These agents disrupt DNA replication, which inhibits tumor growth and promotes tumor cell death. Cancer chemotherapy is based on an understanding of tumor cell growth and how drugs affect this growth. After cells divide, they enter a period of growth (phase G1), followed by DNA synthesis (phase S). The next phase is a premitotic phase (G2), then finally a mitotic cell division (phase M).

The cell division rate varies for different tumors. Most common cancers increase very slowly in size compared to normal tissues, and the rate may decrease further in large tumors.
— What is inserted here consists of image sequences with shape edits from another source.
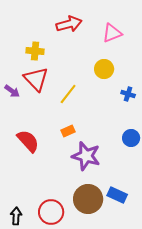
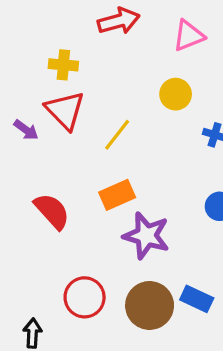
orange rectangle: (68, 131) -> (117, 195), size x1.5
red circle: (51, 212) -> (85, 297), moved

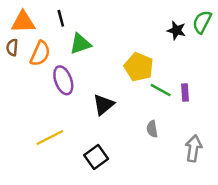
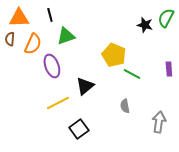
purple rectangle: (185, 92) -> (169, 69), moved
yellow line: (50, 138) -> (58, 103), moved

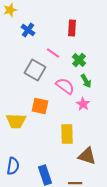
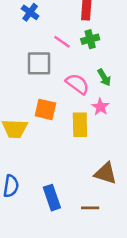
green cross: (79, 60) -> (90, 39), moved, turned 32
gray square: (35, 70) -> (39, 63), turned -30
yellow rectangle: (67, 134) -> (80, 125), moved

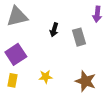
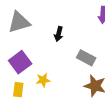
gray rectangle: (79, 37) -> (86, 58), moved, turned -42
yellow star: (46, 77) -> (43, 80), moved

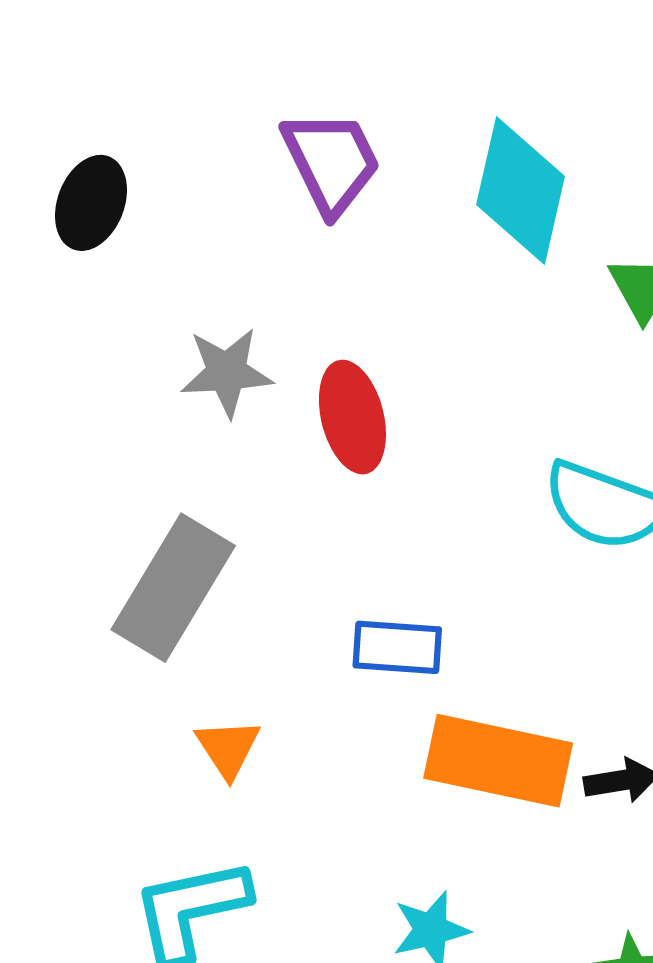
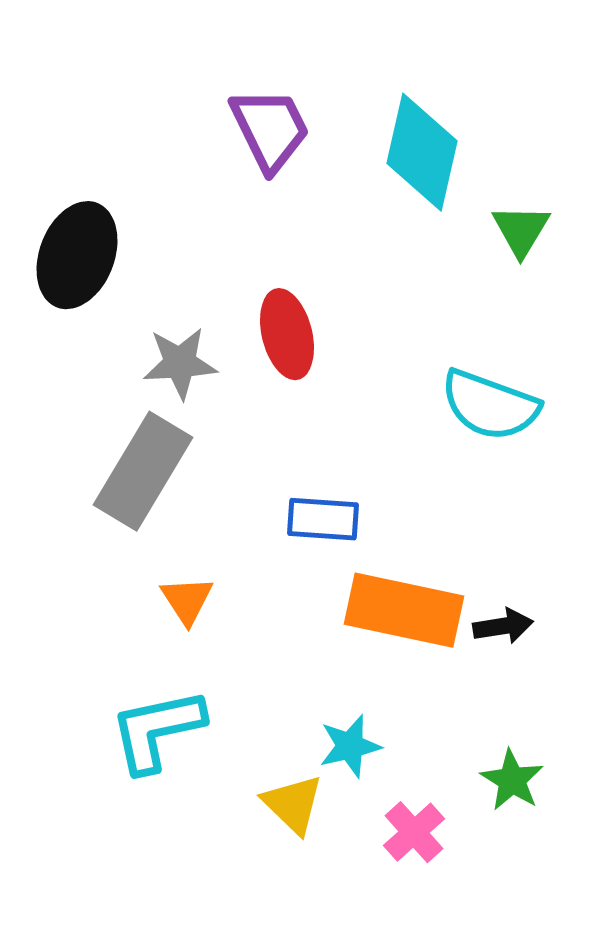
black ellipse: (91, 203) -> (77, 255), moved, size x1.4
gray star: (227, 372) -> (180, 363), moved

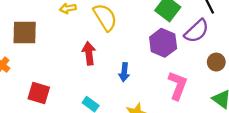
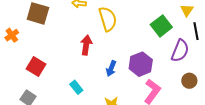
purple semicircle: (197, 31) -> (180, 51), turned -40
purple hexagon: (163, 43) -> (141, 64), moved

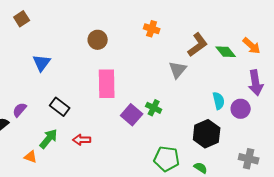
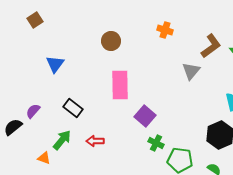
green cross: (154, 108) -> (156, 143), moved

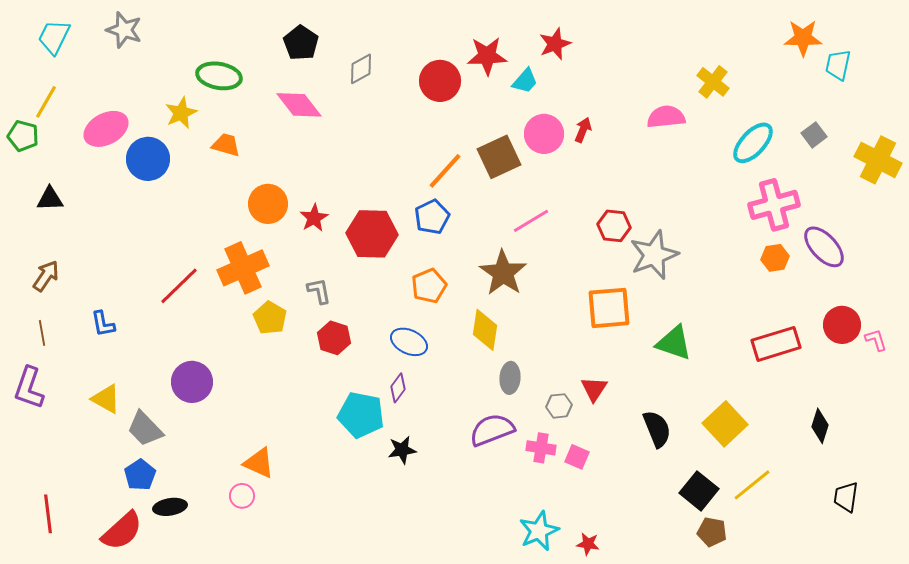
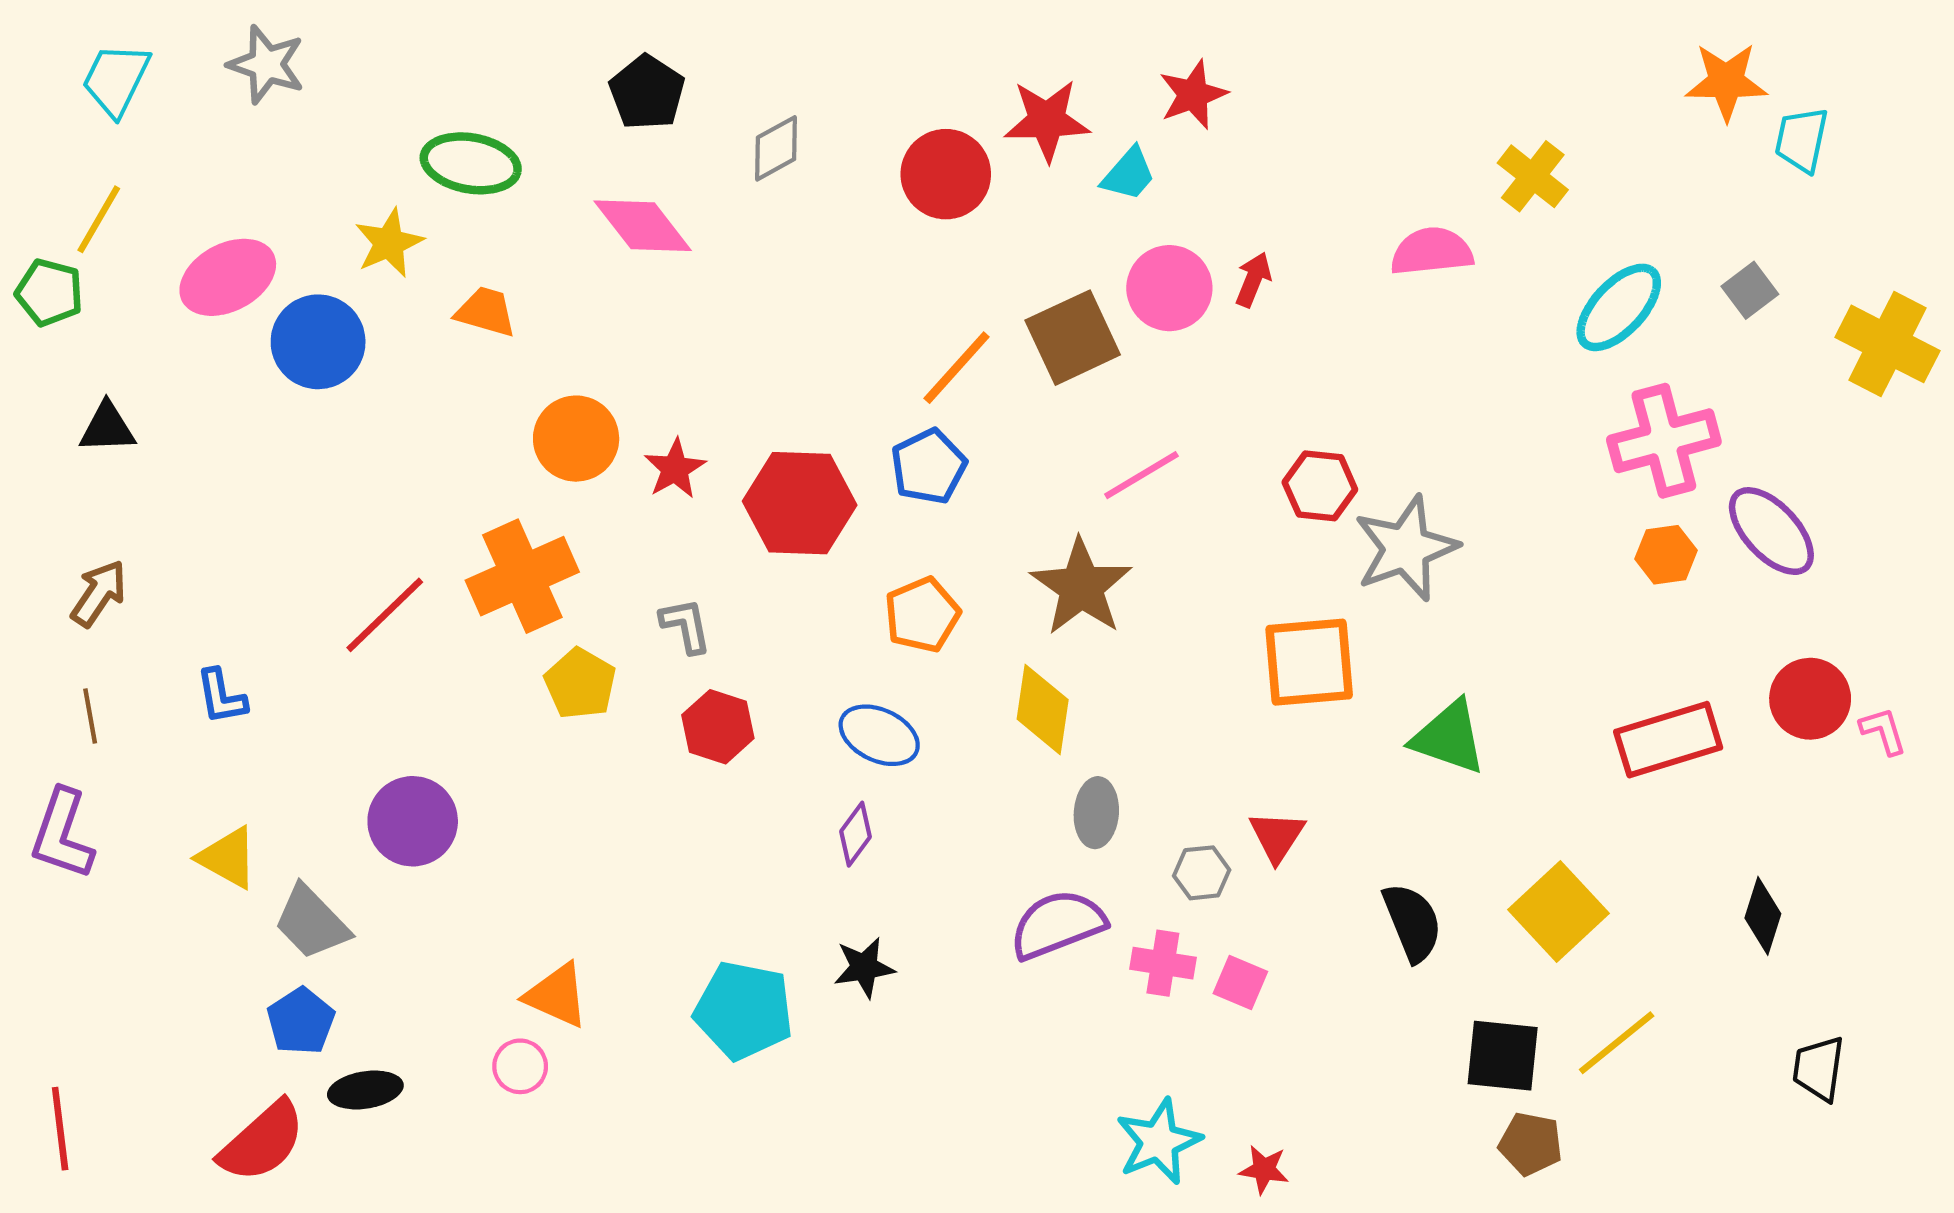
cyan pentagon: (361, 415) -> (744, 1010), moved
black square: (699, 491) -> (1503, 1056), turned -33
red line: (48, 514) -> (60, 1129), moved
This difference allows normal cells to recover more quickly than malignant ones from chemotherapy and is the rationale behind current cyclic dosage schedules.

Antineoplastic agents interfere with cell reproduction. Some agents are cell cycle specific, whereas others (eg, alkylating agents, anthracyclines, cisplatin) are not phase-specific. Cellular apoptosis (ie, programmed cell death) is also a potential mechanism of many antineoplastic agents.

Vincristine (Oncovin)

Plant-derived vinca alkaloid. Acts as a mitotic inhibitor by binding tubulin. Inhibits microtubule formation in the mitotic spindle, causing metaphase arrest.

Cisplatin (Platinol)

Heavy metal coordination complex that exerts its cytotoxic effect by platination of DNA, a mechanism analogous to alkylation. This leads to interstrand and intrastrand DNA crosslinks and inhibition of DNA replication.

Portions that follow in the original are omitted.